I am stuck on this question.
A coin with $P(H) = \frac{1}{2}$ is flipped $4$ times and then a coin with $P(H) = \frac{2}{3}$ is tossed twice. What is the probability that a total of $5$ heads occurs?
I keep getting $\frac{1}{6}$ but the answer is $\frac{5}{36}$.
Attempt: $P($all heads on the four coins$)P($either one of the tosses is heads on the two coins$)+P(3$ heads on the four coins$)P($both coins are heads$)$
$P($all heads on the four coins$) = \left(\frac{1}{2}\right)^4 = \frac{1}{16}$.
$P($either one of the tosses is heads on the two coins$) = 1-P($no heads on both tosses$) = 1-\frac{1}{3}\cdot\frac{1}{3} = \frac{8}{9}$.

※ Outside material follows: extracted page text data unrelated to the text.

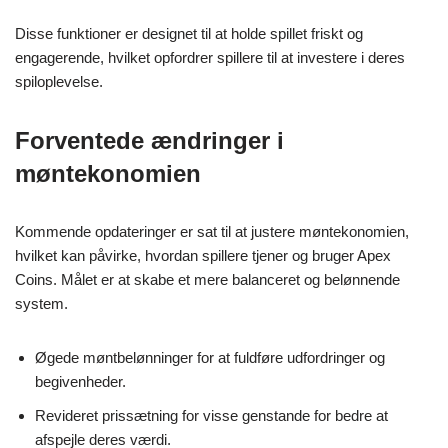
Disse funktioner er designet til at holde spillet friskt og
engagerende, hvilket opfordrer spillere til at investere i deres
spiloplevelse.
Forventede ændringer i
møntekonomien
Kommende opdateringer er sat til at justere møntekonomien,
hvilket kan påvirke, hvordan spillere tjener og bruger Apex
Coins. Målet er at skabe et mere balanceret og belønnende
system.
Øgede møntbelønninger for at fuldføre udfordringer og
begivenheder.
Revideret prissætning for visse genstande for bedre at
afspejle deres værdi.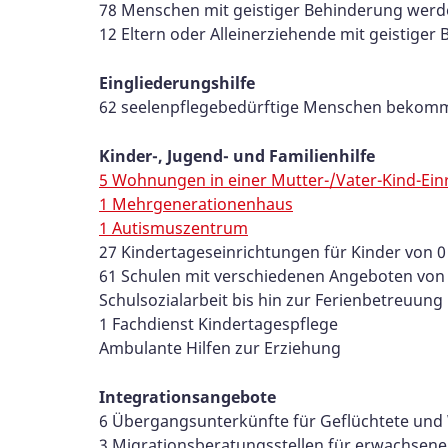
78 Menschen mit geistiger Behinderung wer
12 Eltern oder Alleinerziehende mit geistiger
Eingliederungshilfe
62 seelenpflegebedürftige Menschen bekomm
Kinder-, Jugend- und Familienhilfe
5 Wohnungen in einer Mutter-/Vater-Kind-Ein
1 Mehrgenerationenhaus
1 Autismuszentrum
27 Kindertageseinrichtungen für Kinder von 0 
61 Schulen mit verschiedenen Angeboten vo
Schulsozialarbeit bis hin zur Ferienbetreu
1 Fachdienst Kindertagespflege
Ambulante Hilfen zur Erziehung
Integrationsangebote
6 Übergangsunterkünfte für Geflüchtete un
3 Migrationsberatungsstellen für erwachsen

$P($exactly $3$ heads on the four tosses$) = \frac{1}{4}$.
$P($both coins are heads$) = \frac{2}{3}\cdot\frac{2}{3} = \frac{4}{9}$.
Final Equation: $\frac{1}{16}\cdot\frac{8}{9}+\frac{1}{4}\cdot\frac{4}{9} = \frac{1}{6}$.

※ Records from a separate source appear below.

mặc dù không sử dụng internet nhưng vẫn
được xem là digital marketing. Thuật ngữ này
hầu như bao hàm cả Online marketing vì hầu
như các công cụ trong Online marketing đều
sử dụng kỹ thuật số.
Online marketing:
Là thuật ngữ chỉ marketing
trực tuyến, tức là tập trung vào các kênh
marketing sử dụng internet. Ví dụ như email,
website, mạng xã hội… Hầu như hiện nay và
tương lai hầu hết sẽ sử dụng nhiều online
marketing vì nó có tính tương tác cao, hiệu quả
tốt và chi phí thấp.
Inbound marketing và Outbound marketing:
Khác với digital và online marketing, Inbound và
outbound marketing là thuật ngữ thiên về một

Why am I off by $\frac{1}{36}$?
Best Answer
The required probability will be
$P($exactly $4 $ heads from the $4$ flips of $1$st coin$)\cdot P($exactly $1 $ head from the $2$ flips of $2$nd coin $)+$
$P($exactly $3 $ heads from the $4$ flips of $1$st coin$)\cdot P($exactly $2 $ heads from the $2$ flips of $2$nd coin $)$
Using Binomial Distribution, the required probability $$\binom44\left(\frac12\right)^4\left(1-\frac12\right)^{4-4} \cdot\binom21\left(\frac23\right)^1\left(1-\frac23\right)^{2-1}$$
$$+\binom43\left(\frac12\right)^3\left(1-\frac12\right)^{4-3} \cdot\binom22\left(\frac23\right)^2\left(1-\frac23\right)^{2-2}$$
$$=\frac1{16}\cdot\frac49+\frac14\cdot\frac49=\frac5{36}$$